===== Entries provided

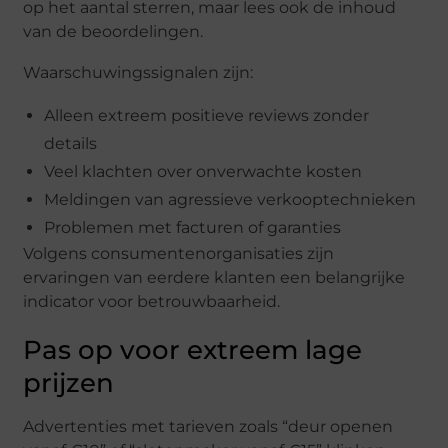
op het aantal sterren, maar lees ook de inhoud
van de beoordelingen.
Waarschuwingssignalen zijn:
Alleen extreem positieve reviews zonder
details
Veel klachten over onverwachte kosten
Meldingen van agressieve verkooptechnieken
Problemen met facturen of garanties
Volgens consumentenorganisaties zijn
ervaringen van eerdere klanten een belangrijke
indicator voor betrouwbaarheid.
Pas op voor extreem lage
prijzen
Advertenties met tarieven zoals “deur openen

==========

Task brief ::
Each line in the data above either holds "voor" or does not. State how many do, as a bare number.

Result of this task ::
2